Campaigners give cautious welcome to moratorium

Campaigners have welcomed an announcement from the Scottish Government that all fracking plans will be blocked until research is carried out.

The news of the temporary moratorium on applications comes after months of campaigning by groups across the country, worried about the possible implications of the gas /oil extraction method .

More than 300 people attended a recent anti-fracking meeting in Bishopbriggs.

Donald Macdonald, from Don’t Frack the Briggs, an offshoot of Bishopbriggs Community Council, told the Herald: ‘‘I think everyone was genuinely delighted with this news, but cautious as it is only a moratorium, not an outright ban.

‘‘People are saying there has maybe been a battle won, but there is still a war to be fought, and they won’t be putting down their placards.’’

Although many local groups object to fracking, some people think it would boost Scotland’s economy.

Energy Minister Fergus Ewing said: “The Scottish Government has taken a cautious, considered and evidence-based approach to unconventional oil and gas and fracking.

“We recognise that local communities are likely to bear the brunt of any unconventional oil and gas developments, particularly in terms of increased traffic and related emissions and noise impacts.

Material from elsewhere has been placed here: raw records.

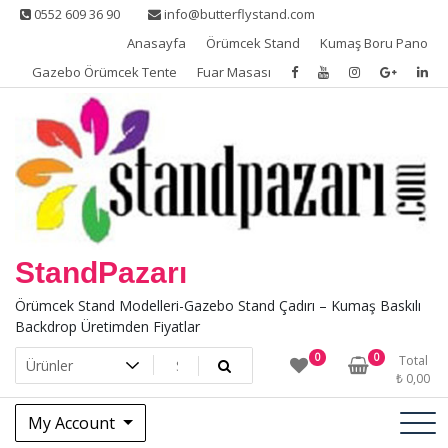
Skip
0552 609 36 90
info@butterflystand.com
to
Anasayfa
Örümcek Stand
Kumaş Boru Pano
content
Gazebo Örümcek Tente
Fuar Masası
StandPazarı
Örümcek Stand Modelleri-Gazebo Stand Çadırı – Kumaş Baskılı
Backdrop Üretimden Fiyatlar
0
0
Total
₺
0,00
My Account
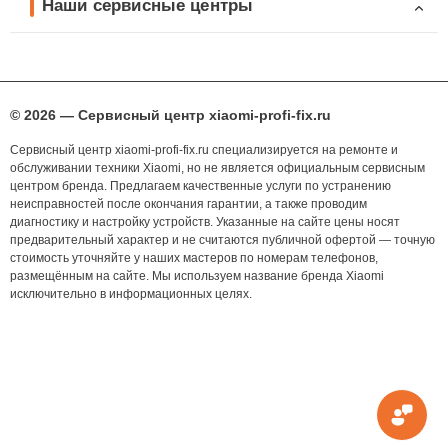
Наши сервисные центры
© 2026 — Сервисный центр xiaomi-profi-fix.ru
Сервисный центр xiaomi-profi-fix.ru специализируется на ремонте и
обслуживании техники Xiaomi, но не является официальным сервисным
центром бренда. Предлагаем качественные услуги по устранению
неисправностей после окончания гарантии, а также проводим
диагностику и настройку устройств. Указанные на сайте цены носят
предварительный характер и не считаются публичной офертой — точную
стоимость уточняйте у наших мастеров по номерам телефонов,
размещённым на сайте. Мы используем название бренда Xiaomi
исключительно в информационных целях.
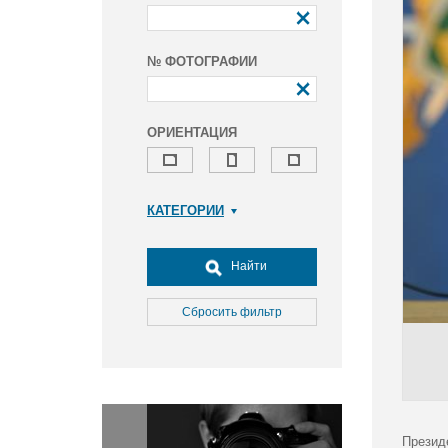
№ ФОТОГРАФИИ
ОРИЕНТАЦИЯ
КАТЕГОРИИ
Армия и ВПК
Досуг, туризм и отдых
Найти
Культура
Медицина
Сбросить фильтр
Наука
Образование
Общество
Окружающая среда
Политика
Презид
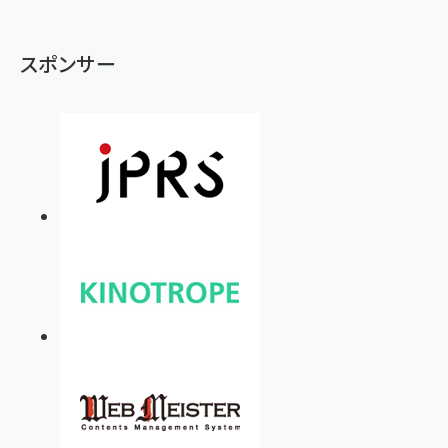
スポンサー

These are issues that must be researched further.

“We have listened to legitimate concerns about potential negative impacts. “However, we must also acknowledge that some take a different view and see opportunities in unconventional oil and gas extraction.

“We should never close our minds to the potential opportunities of new technologies – but we must also ensure that community, environmental and health concerns are never simply brushed aside.”